何か他にあまり書くことが思い浮かばない。

ガイドラインの記載にしたがって、「治療の方式 treatment modalities」という部分に移ろう。なぜこの項目が必要になるかというと、治療を3つの時期に分けるのとは別に、それをどのような形式(モダリティ)で行うかということが問題になるからだ。それを精神科医が薬を用いながら行なうか、心理士やソーシャルワーカーが行なうか、個人で行なうか、グループで行なうか、などによって多少なりとも遣り方が異なる。しかしそのどのモダリティで行なうとしても、大体の流れは、これまでに示した3つの段階で行なわれるということである。

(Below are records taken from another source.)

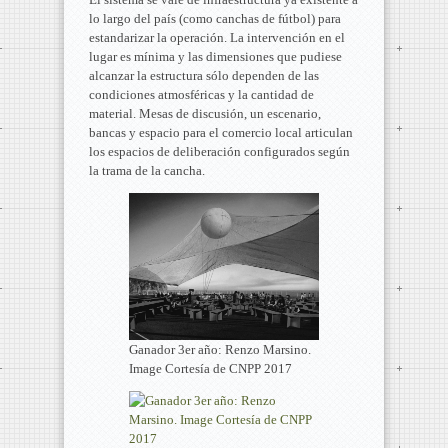
lo largo del país (como canchas de fútbol) para
estandarizar la operación. La intervención en el
lugar es mínima y las dimensiones que pudiese
alcanzar la estructura sólo dependen de las
condiciones atmosféricas y la cantidad de
material. Mesas de discusión, un escenario,
bancas y espacio para el comercio local articulan
los espacios de deliberación configurados según
la trama de la cancha.
Ganador 3er año: Renzo Marsino.
Image Cortesía de CNPP 2017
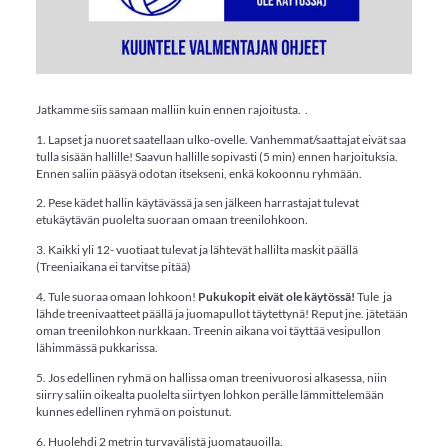
Jatkamme siis samaan malliin kuin ennen rajoitusta. .
1. Lapset ja nuoret saatellaan ulko-ovelle. Vanhemmat/saattajat eivät saa
tulla sisään hallille! Saavun hallille sopivasti (5 min) ennen harjoituksia.
Ennen saliin pääsyä odotan itsekseni, enkä kokoonnu ryhmään.
2. Pese kädet hallin käytävässä ja sen jälkeen harrastajat tulevat
etukäytävän puolelta suoraan omaan treenilohkoon.
3. Kaikki yli 12- vuotiaat tulevat ja lähtevät hallilta maskit päällä
(Treeniaikana ei tarvitse pitää)
4. Tule suoraa omaan lohkoon!
Pukukopit eivät ole käytössä!
Tule ja
lähde treenivaatteet päällä ja juomapullot täytettynä! Reput jne. jätetään
oman treenilohkon nurkkaan. Treenin aikana voi täyttää vesipullon
lähimmässä pukkarissa.
5. Jos edellinen ryhmä on hallissa oman treenivuorosi alkasessa, niin
siirry saliin oikealta puolelta siirtyen lohkon perälle lämmittelemään
kunnes edellinen ryhmä on poistunut.
6. Huolehdi 2 metrin turvavälistä juomatauoilla.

 ガイドラインでまず登場するのは、当然のことながら個人精神療法である。ガイドラインには、通り一遍のことが書いてある。「頻度や期間は様々なファクターにより変わってくる。しかし通常はC-PTSDなどと同様、治療は長期に、年単位にわたって続くと考えるべきである。頻度については少なくとも週に一度、多くのエキスパートは週二度を勧めるという。ただし高機能の患者については、週一度でいいであろう」「それ以上に頻繁になる場合(例えば週に34回など)は、期間を限定することで、患者の依存や退行を予防する」とある。また「セッションの長さについては、4550分が基本であるが、時には7590分を必要とする治療者もある」と書いてある。セッションの終わり方については特に書いてある。「患者が混乱したり解離した状態でセッションを終えることを避けるために、いかにグラウンディング(地に足をつけること。氷を握ってもらう、などの試み)を行うかを患者と共に考えておく人が必要である」、と書いてある。これらについては一応そのまま書くことができる。しかしコピペしたと思われると小保方さんみたいなことになるといけないので、一応私の文章で書いておこう。

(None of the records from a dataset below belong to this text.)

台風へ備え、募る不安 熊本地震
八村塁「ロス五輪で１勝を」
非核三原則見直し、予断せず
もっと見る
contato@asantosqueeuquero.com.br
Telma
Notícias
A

「頻度や期間は様々なファクターにより変わってくるが、治療は長期に、年単位にわたって続く場合が多い。ただしケースにより症状が急速に改善することもあり、その場合は治療を必要以上に遷延させるよりは、生活状況の変化等により問題が生じた際に再開するという立場もありうる。頻度については少なくとも週に一度であり、欧米の多くのエキスパートは週二度を勧める。またセッションの長さについては、4550分が基本であるが、時には7590分を必要とする治療者もある。セッションの終わり方については特に書いてある。「患者が混乱したり解離した状態でセッションを終えることを避けるために、いかにグラウンディング(地に足をつけ、解離状態から回復すること。氷を握ってもらう、などの試み)を行うかを患者と共に考えておく人が必要である。」